Presidente do TSE, ministra Cármen Lúcia
Foto: Alejandro Zambrana/Secom/TSE
Transição antecipada mira preparação para 2026
O mandato da ministra à frente do TSE iria até o dia 3 de junho, o que, de acordo com a avaliação apresentada, deixaria cerca de 100 dias para que o próximo presidente se estruturasse para o pleito.

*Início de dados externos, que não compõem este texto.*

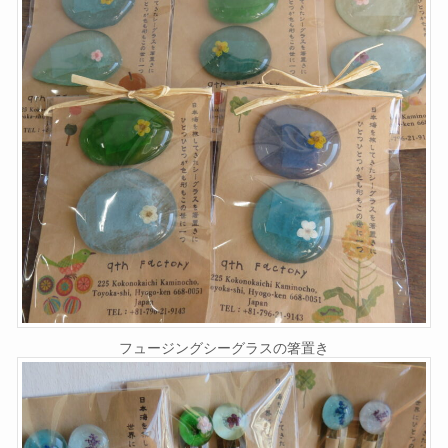
フュージングシーグラスの箸置き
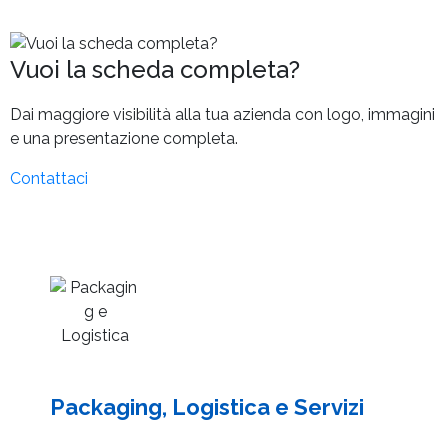
Vuoi la scheda completa?
Dai maggiore visibilità alla tua azienda con logo, immagini
e una presentazione completa.
Contattaci
Packaging, Logistica e Servizi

– Decidi que, ao invés de deixar para o último dia de mandato, em 3 de julho, a sucessão da presidência deste Tribunal Superior Eleitoral se inicie antes, com os procedimentos para eleição dos novos dirigentes da Casa e o processo de transição, para garantir equilíbrio e tranquilidade na passagem das funções (…) As eleições devem ser preparadas […] sem atropelos, sem afobação, para que o processo tenha curso regular, transparente e seguro – argumentou.
Cármen Lúcia
Ao defender a antecipação, a ministra destacou a necessidade de que o processo ocorra com equilíbrio, tranquilidade e segurança, de forma a assegurar um rito regular e transparente.
Acúmulo de funções entre TSE e STF
Cármen Lúcia também indicou estar sobrecarregada com o acúmulo de funções no TSE e no STF, e afirmou que a saída da presidência permitirá que ela se dedique integralmente ao Supremo.
Nunes Marques assume a presidência; Mendonça fica na vice
Com a saída antecipada, a presidência do tribunal passa a ser ocupada pelo atual vice, ministro Nunes Marques. Já o ministro André Mendonça assumirá a vice-presidência da Corte.
Eleição da nova mesa será em 14 de abril
A ministra convocou para o dia 14 de abril a eleição que definirá a nova mesa diretora. O processo, no entanto, é descrito como protocolar, já que a tradição estabelece que o cargo seja ocupado pelo ministro mais antigo que ainda não presidiu o tribunal.